→ Prompt: Output the entries below exactly as written, omitting pictures.

→ Raw data:
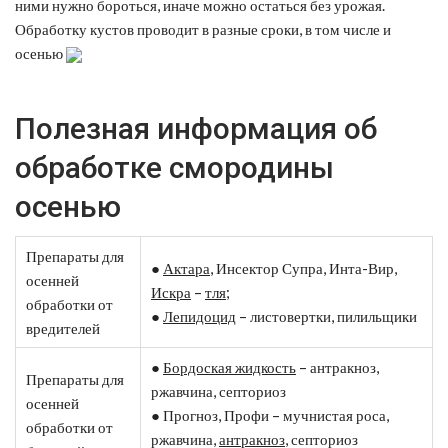
ними нужно бороться, иначе можно остаться без урожая.
Обработку кустов проводит в разные сроки, в том числе и
осенью
Полезная информация об
обработке смородины
осенью
Препараты для
●
Актара
, Инсектор Супра, Инта-Вир,
осенней
Искра
–
тля
;
обработки от
●
Лепидоцид
– листовертки, пилильщики
вредителей
●
Бордоская жидкость
– антракноз,
Препараты для
ржавчина, септориоз
осенней
● Прогноз, Профи – мучнистая роса,
обработки от
ржавчина,
антракноз
, септориоз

→ The answer:
ними нужно бороться, иначе можно остаться без урожая.
Обработку кустов проводит в разные сроки, в том числе и
осенью
Полезная информация об
обработке смородины
осенью
Препараты для
●
Актара
, Инсектор Супра, Инта-Вир,
осенней
Искра
–
тля
;
обработки от
●
Лепидоцид
– листовертки, пилильщики
вредителей
●
Бордоская жидкость
– антракноз,
Препараты для
ржавчина, септориоз
осенней
● Прогноз, Профи – мучнистая роса,
обработки от
ржавчина,
антракноз
, септориоз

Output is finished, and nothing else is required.